10. Fermentation • Fermentation releases energy from food molecules by producing ATP in the absence of oxygen. This is an anaerobic process. • The two main types of fermentation are alcoholic fermentation and lactic acid fermentation. • In the absence of oxygen, glycolysis can produce 2 ATP molecules. With oxygen, the Krebs cycle and electron transport can produce an additional 34 ATP molecules, for a total of 36 ATP molecules. • The 36 ATP molecules the cell makes per glucose is about 38 percent of the total energy of glucose. Where is the other 62%? • It is released as heat, which is why your body is warmer after exercise.

11. Energy Needs • For quick energy, glycolysis will supply a few seconds of energy for intense activity. Then lactic acid fermentation kicks in for the next 90 seconds. Lactic acid is a by-product, and this is what causes muscle soreness. • When a body needs long-term energy, the body uses cellular respiration. Glycogen is used for the first 15-20 minutes of activity. After that, the body starts breaking down other molecules, like fat. This is one reason why aerobic exercise is beneficial for weight control. • Cellular respiration and photosynthesis work in opposite directions.

12. Surface Area/Volume • The larger a cell becomes, the more demands the cell places on its DNA. In addition, the cell has more trouble moving enough nutrients and wastes across the cell membrane. • Ratio of Surface Area to Volume • Surface Area equals length × width × number of sides • If you have a 1cm cube, surface area = 1cm × 1cm x 6 = 6cm2 • Volume equals length × width × height • If you have a 1cm cube, volume = 1cm × 1cm × 1cm = 1cm3 • The ratio of surface area to volume is 6/1, or 6 : 1 • If the cube grew to be 2cm, what is the ratio? • If the cube grew to be 3cm, what is the ratio?

13. Surface Area/Volume • The volume increases faster than the surface area and the ratio decreases. This decrease creates serious problems for the cell. • Suppose a small town has a two lane main street. What would happen if that town doubled in size, but didn’t increase the size of the main street? What would happen if it tripled in size and didn’t increase the size of the main street? • If a cell gets too large, it would be difficult to get sufficient amounts of oxygen and nutrients in and waste products out. • The cell avoids this by going through the process of cell division.
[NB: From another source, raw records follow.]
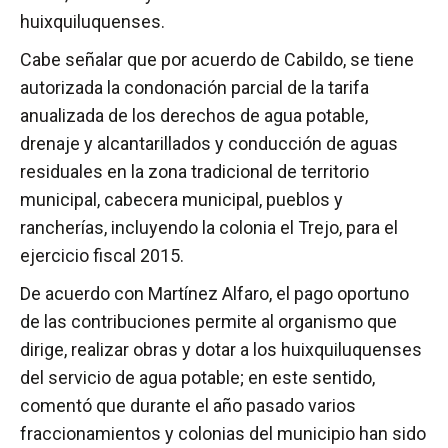
huixquiluquenses.
Cabe señalar que por acuerdo de Cabildo, se tiene
autorizada la condonación parcial de la tarifa
anualizada de los derechos de agua potable,
drenaje y alcantarillados y conducción de aguas
residuales en la zona tradicional de territorio
municipal, cabecera municipal, pueblos y
rancherías, incluyendo la colonia el Trejo, para el
ejercicio fiscal 2015.
De acuerdo con Martínez Alfaro, el pago oportuno
de las contribuciones permite al organismo que
dirige, realizar obras y dotar a los huixquiluquenses
del servicio de agua potable; en este sentido,
comentó que durante el año pasado varios
fraccionamientos y colonias del municipio han sido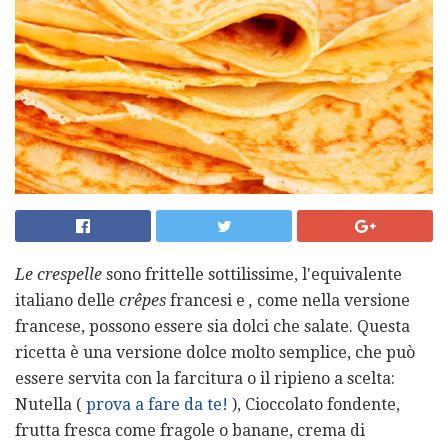
Le crespelle
sono frittelle sottilissime, l'equivalente
italiano delle
crêpes
francesi e
,
come nella versione
francese, possono essere sia dolci che salate. Questa
ricetta è una versione dolce molto semplice, che può
essere servita con la farcitura o il ripieno a scelta:
Nutella (
prova a fare da te!
), Cioccolato fondente,
frutta fresca come fragole o banane, crema di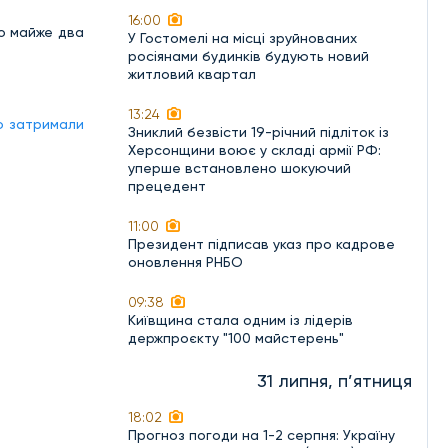
16:00
ло майже два
У Гостомелі на місці зруйнованих
росіянами будинків будують новий
житловий квартал
13:24
о затримали
Зниклий безвісти 19-річний підліток із
Херсонщини воює у складі армії РФ:
уперше встановлено шокуючий
прецедент
11:00
Президент підписав указ про кадрове
оновлення РНБО
09:38
Київщина стала одним із лідерів
держпроєкту "100 майстерень"
31 липня, п’ятниця
18:02
Прогноз погоди на 1-2 серпня: Україну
14. Animal Homeostasis • Amphibians maintain homeostasis by living in water part of the time, and on land the other part. • The control of body temperature is important for maintaining homeostasis in vertebrates, particularly in habitats where temperature varies widely with time of day and with season. • Ectotherm- An animal whose body temperature is controlled primarily by picking up heat from, or losing heat to, its environment. • Endotherm- An animal that can generate and retain heat inside its body.